### [Action item]
Your output must consist of the records printed verbatim, with the pictures excluded.

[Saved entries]

┌────────

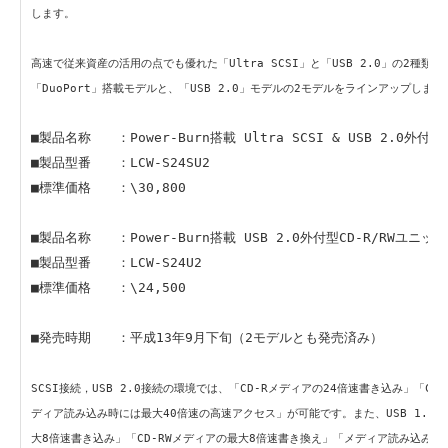
します。
高速で従来資産の活用の点でも優れた「Ultra SCSI」と「USB 2.0」の2種
「DuoPort」搭載モデルと、「USB 2.0」モデルの2モデルをラインアップします
■製品名称 ：Power-Burn搭載 Ultra SCSI & USB 2.0外付型
■製品型番 ：LCW-S24SU2
■標準価格 ：\30,800
■製品名称 ：Power-Burn搭載 USB 2.0外付型CD-R/RWユニット
■製品型番 ：LCW-S24U2
■標準価格 ：\24,500
■発売時期 ：平成13年9月下旬（2モデルとも発売済み）
SCSI接続，USB 2.0接続の環境では、「CD-Rメディアの24倍速書き込み」「CD
ディア読み込み時には最大40倍速の高速アクセス」が可能です。また、USB 1.1接
大8倍速書き込み」「CD-RWメディアの最大8倍速書き換え」「メディア読み込み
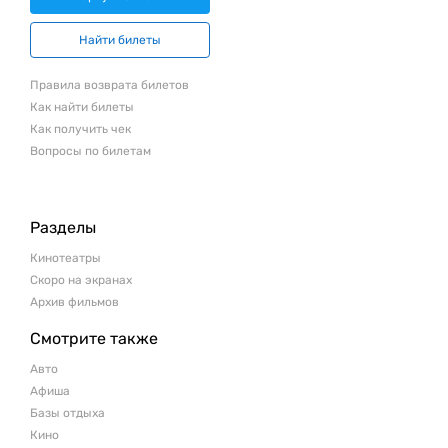
Найти билеты
Правила возврата билетов
Как найти билеты
Как получить чек
Вопросы по билетам
Разделы
Кинотеатры
Скоро на экранах
Архив фильмов
Смотрите также
Авто
Афиша
Базы отдыха
Кино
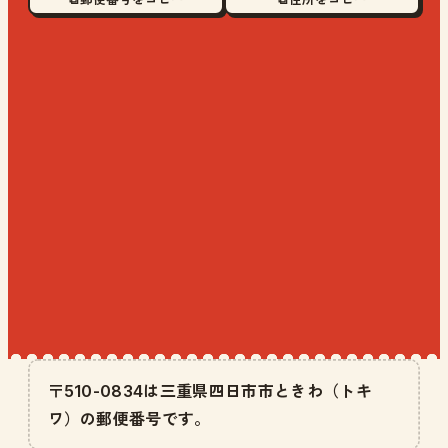
〒510-0834は三重県四日市市ときわ（トキ
ワ）の郵便番号です。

└────────

### [Result]
します。
高速で従来資産の活用の点でも優れた「Ultra SCSI」と「USB 2.0」の2種
「DuoPort」搭載モデルと、「USB 2.0」モデルの2モデルをラインアップします
■製品名称 ：Power-Burn搭載 Ultra SCSI & USB 2.0外付型
■製品型番 ：LCW-S24SU2
■標準価格 ：\30,800
■製品名称 ：Power-Burn搭載 USB 2.0外付型CD-R/RWユニット
■製品型番 ：LCW-S24U2
■標準価格 ：\24,500
■発売時期 ：平成13年9月下旬（2モデルとも発売済み）
SCSI接続，USB 2.0接続の環境では、「CD-Rメディアの24倍速書き込み」「CD
ディア読み込み時には最大40倍速の高速アクセス」が可能です。また、USB 1.1接
大8倍速書き込み」「CD-RWメディアの最大8倍速書き換え」「メディア読み込み
Найти билеты
Правила возврата билетов
Как найти билеты
Как получить чек
Вопросы по билетам
Разделы
Кинотеатры
Скоро на экранах
Архив фильмов
Смотрите также
Авто
Афиша
Базы отдыха
Кино
〒510-0834は三重県四日市市ときわ（トキ
ワ）の郵便番号です。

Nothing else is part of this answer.